Resistance to Sunlight


In terms of appearance and fading, laminate floors hold up better over long periods of time than vinyl flooring. Both types of flooring are susceptible to fading, so it is recommended that blinds be used in rooms with a lot of sunlight.


Home Value


If you are likely to move in the future, you should consider the impact that home flooring has on resale value. In general, if you are looking for a more cost effective flooring option, laminate typically yields a higher resale value than vinyl flooring.

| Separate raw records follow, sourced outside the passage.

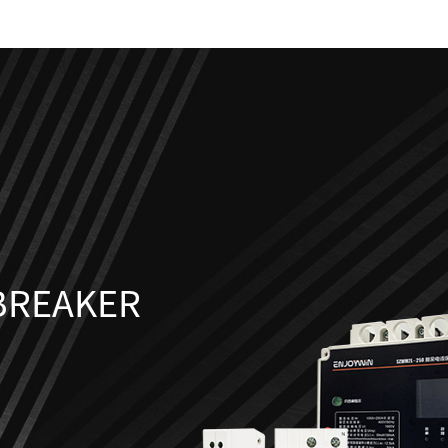
 BREAKER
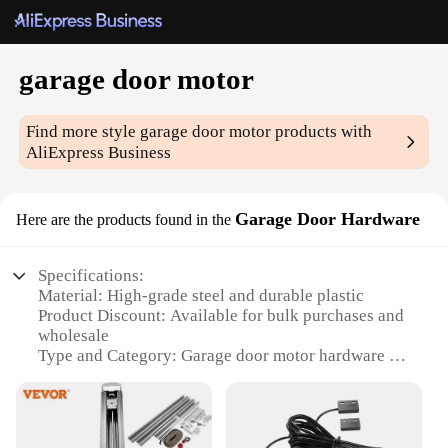
garage door motor
Find more style
garage door motor
products with
AliExpress Business
Garage Door Hardware
Here are the products found in the
Specifications:
Material: High-grade steel and durable plastic
Product Discount: Available for bulk purchases and
wholesale
Type and Category: Garage door motor hardware set
Design and Style: Sleek, modern design with easy
installation
Usage and Purpose: Designed for residential and
commercial garage doors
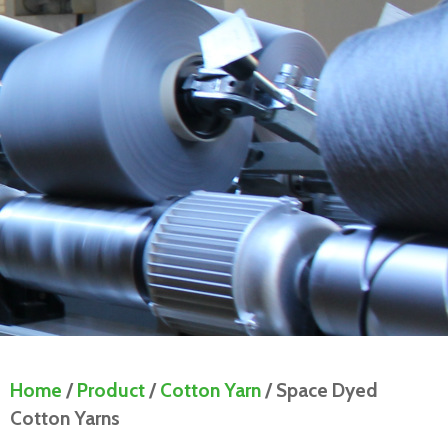
Home
/
Product
/
Cotton Yarn
/ Space Dyed
Cotton Yarns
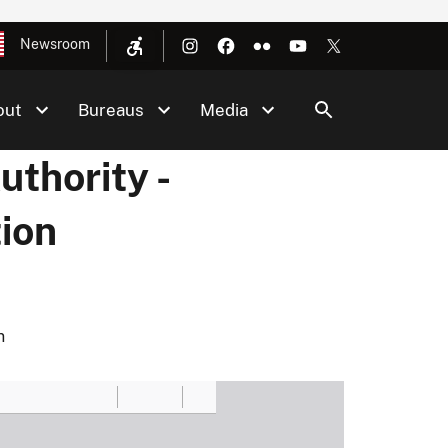
Newsroom
out
Bureaus
Media
thority -
ion
n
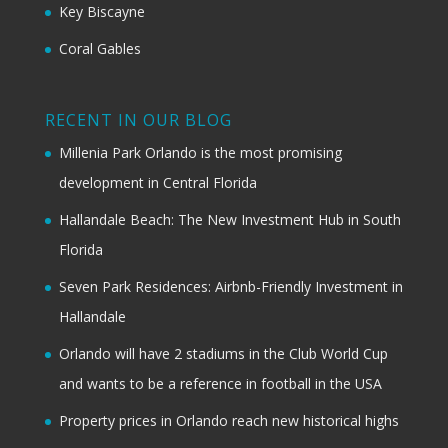
Key Biscayne
Coral Gables
RECENT IN OUR BLOG
Millenia Park Orlando is the most promising
development in Central Florida
Hallandale Beach: The New Investment Hub in South
Florida
Seven Park Residences: Airbnb-Friendly Investment in
Hallandale
Orlando will have 2 stadiums in the Club World Cup
and wants to be a reference in football in the USA
Property prices in Orlando reach new historical highs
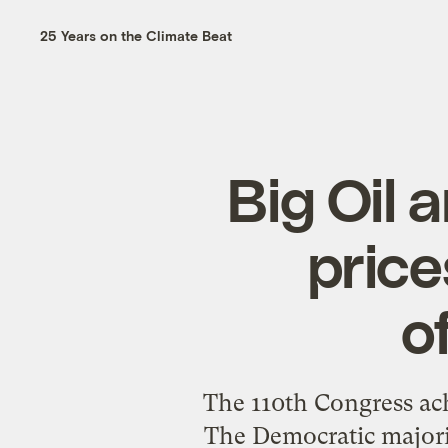
25 Years on the Climate Beat
Big Oil 
price
o
The 110th Congress ac
The Democratic majorit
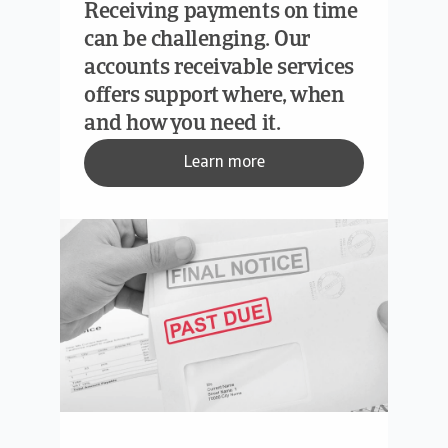
Receiving payments on time
can be challenging. Our
accounts receivable services
offers support where, when
and how you need it.
Learn more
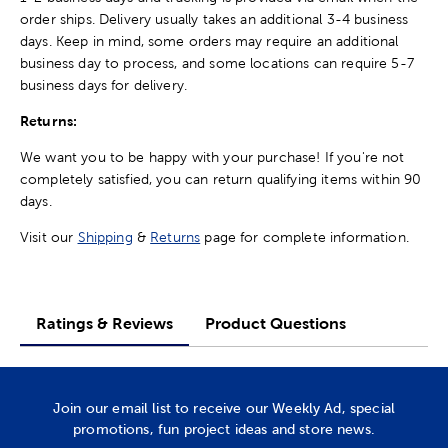
order ships. Delivery usually takes an additional 3-4 business
days. Keep in mind, some orders may require an additional
business day to process, and some locations can require 5-7
business days for delivery.
Returns:
We want you to be happy with your purchase! If you're not
completely satisfied, you can return qualifying items within 90
days.
Visit our
Shipping
&
Returns
page for complete information.
Ratings & Reviews
Product Questions
Join our email list to receive our Weekly Ad, special
promotions, fun project ideas and store news.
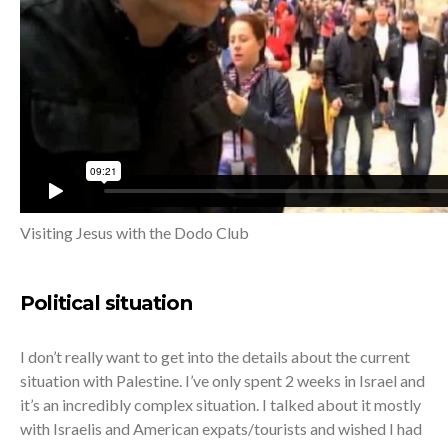
Visiting Jesus with the Dodo Club
Political situation
I don’t really want to get into the details about the current
situation with Palestine. I’ve only spent 2 weeks in Israel and
it’s an incredibly complex situation. I talked about it mostly
with Israelis and American expats/tourists and wished I had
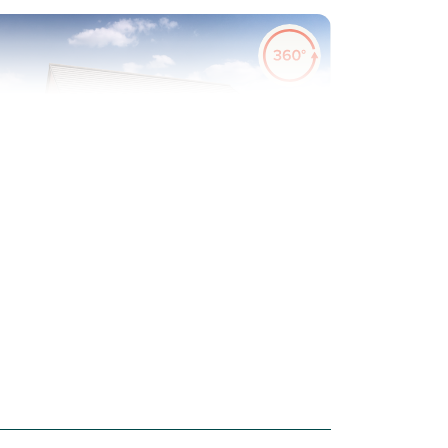
evious
Next
urf to rear garden included
Plot 45 - The Danbury
3 bedroom mid terrace
house
£225,000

Laminate flooring tend to have a higher reputation than vinyl flooring among prospective homeowners. Laminate flooring is a fraction of the cost of hardwood flooring, however the durability and look have improved significantly over the years and has made it into the homes of many.


Sound and Comfort


Laminate and Vinyl flooring have notable differences in terms of feel and sound. Many people consider vinyl flooring to feel cold at the touch. Vinyl is typically installed over concrete flooring, which can give that cold, hard feeling beneath the feet. On the other hand, laminate flooring is known to transmit more noise than vinyl flooring due to the foam layer under the flooring itself. That foam creates space between the concrete and flooring, that inevitably can lead to creaking sounds over time. You should consider these two aspects and talk with your contractor on the available options.


Environmental Impact


If you are looking for a more eco-friendly option to home flooring, laminate flooring is likely the better option. Laminate flooring is typically made of natural wood, since they have the fiberboard core. However, this is not to say that laminate flooring is an entirely eco-friendly option, as it is still coated in a plastic layer.

Vinyl flooring has become more eco-friendly over the recent years, as some manufacturers now produce vinyl flooring that achieves a LEED credit EQ4.3 for Low-Emitting Material. However, vinyl flooring is known to produce toxic chemicals during production, as it is a synthetic material. This material is not recyclable, so when it comes time to replace it ends up in landfills where it does not decompose.